[<prev] [next>] [<thread-prev] [day] [month] [year] [list]
Message-ID: <20250610031013.98556-1-lizhe.67@bytedance.com>
Date: Tue, 10 Jun 2025 11:10:13 +0800
From: lizhe.67@...edance.com
To: alex.williamson@...hat.com
Cc: kvm@...r.kernel.org,
linux-kernel@...r.kernel.org,
lizhe.67@...edance.com
Subject: Re: [RFC] vfio/type1: optimize vfio_unpin_pages_remote() for large folio
On Thu, 5 Jun 2025 10:09:58 -0600, alex.williamson@...hat.com wrote:
> On Thu, 5 Jun 2025 20:49:23 +0800
> lizhe.67@...edance.com wrote:
>
> > From: Li Zhe <lizhe.67@...edance.com>
> >
> > This patch is based on patch 'vfio/type1: optimize vfio_pin_pages_remote()
> > for large folios'[1].
> >
> > When vfio_unpin_pages_remote() is called with a range of addresses that
> > includes large folios, the function currently performs individual
> > put_pfn() operations for each page. This can lead to significant
> > performance overheads, especially when dealing with large ranges of pages.
> >
> > This patch optimize this process by batching the put_pfn() operations.
> >
> > The performance test results, based on v6.15, for completing the 8G VFIO
> > IOMMU DMA unmapping, obtained through trace-cmd, are as follows. In this
> > case, the 8G virtual address space has been separately mapped to small
> > folio and physical memory using hugetlbfs with pagesize=2M. For large
> > folio, we achieve an approximate 66% performance improvement.

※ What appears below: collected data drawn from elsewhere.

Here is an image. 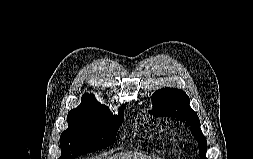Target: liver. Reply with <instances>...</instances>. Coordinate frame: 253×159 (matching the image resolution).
I'll return each mask as SVG.
<instances>
[{
    "label": "liver",
    "instance_id": "obj_1",
    "mask_svg": "<svg viewBox=\"0 0 253 159\" xmlns=\"http://www.w3.org/2000/svg\"><path fill=\"white\" fill-rule=\"evenodd\" d=\"M107 159H150V158L138 152H121L113 156H110Z\"/></svg>",
    "mask_w": 253,
    "mask_h": 159
}]
</instances>
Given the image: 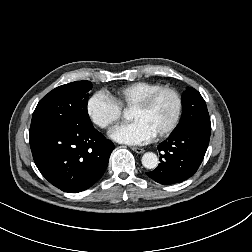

However,
> > for small folios, there is an approximate 11% performance degradation.
> >
> > Before this patch:
> >
> > hugetlbfs with pagesize=2M:
> > funcgraph_entry: # 94413.092 us | vfio_unmap_unpin();
> >
> > small folio:
> > funcgraph_entry: # 118273.331 us | vfio_unmap_unpin();
> >
> > After this patch:
> >
> > hugetlbfs with pagesize=2M:
> > funcgraph_entry: # 31260.124 us | vfio_unmap_unpin();
> >
> > small folio:
> > funcgraph_entry: # 131945.796 us | vfio_unmap_unpin();
>
> I was just playing with a unit test[1] to validate your previous patch
> and added this as well:
>
> Test options:
>
> vfio-pci-mem-dma-map <ssss:bb:dd.f> <size GB> [hugetlb path]
>
> I'm running it once with device and size for the madvise and populate
> tests, then again adding /dev/hugepages (1G) for the remaining test:
>
> Base:
> # vfio-pci-mem-dma-map 0000:0b:00.0 16
> ------- AVERAGE (MADV_HUGEPAGE) --------
> VFIO MAP DMA in 0.294 s (54.4 GB/s)
> VFIO UNMAP DMA in 0.175 s (91.3 GB/s)
> ------- AVERAGE (MAP_POPULATE) --------
> VFIO MAP DMA in 0.726 s (22.0 GB/s)
> VFIO UNMAP DMA in 0.169 s (94.5 GB/s)
> ------- AVERAGE (HUGETLBFS) --------
> VFIO MAP DMA in 0.071 s (224.0 GB/s)
> VFIO UNMAP DMA in 0.103 s (156.0 GB/s)
>
> Map patch:
> ------- AVERAGE (MADV_HUGEPAGE) --------
> VFIO MAP DMA in 0.296 s (54.0 GB/s)
> VFIO UNMAP DMA in 0.175 s (91.7 GB/s)
> ------- AVERAGE (MAP_POPULATE) --------
> VFIO MAP DMA in 0.741 s (21.6 GB/s)
> VFIO UNMAP DMA in 0.184 s (86.7 GB/s)
> ------- AVERAGE (HUGETLBFS) --------
> VFIO MAP DMA in 0.010 s (1542.9 GB/s)
> VFIO UNMAP DMA in 0.109 s (146.1 GB/s)
>
> Map + Unmap patches:
> ------- AVERAGE (MADV_HUGEPAGE) --------
> VFIO MAP DMA in 0.301 s (53.2 GB/s)
> VFIO UNMAP DMA in 0.236 s (67.8 GB/s)
> ------- AVERAGE (MAP_POPULATE) --------
> VFIO MAP DMA in 0.735 s (21.8 GB/s)
> VFIO UNMAP DMA in 0.234 s (68.4 GB/s)
> ------- AVERAGE (HUGETLBFS) --------
> VFIO MAP DMA in 0.011 s (1434.7 GB/s)
> VFIO UNMAP DMA in 0.023 s (686.5 GB/s)
>
> So overall the map optimization shows a nice improvement in hugetlbfs
> mapping performance. I was hoping we'd see some improvement in THP,
> but that doesn't appear to be the case. Will folio_nr_pages() ever be
> more than 1 for THP? The degradation in non-hugetlbfs case is small,
> but notable.
After I made the following modifications to the unit test, the
performance test results met the expectations.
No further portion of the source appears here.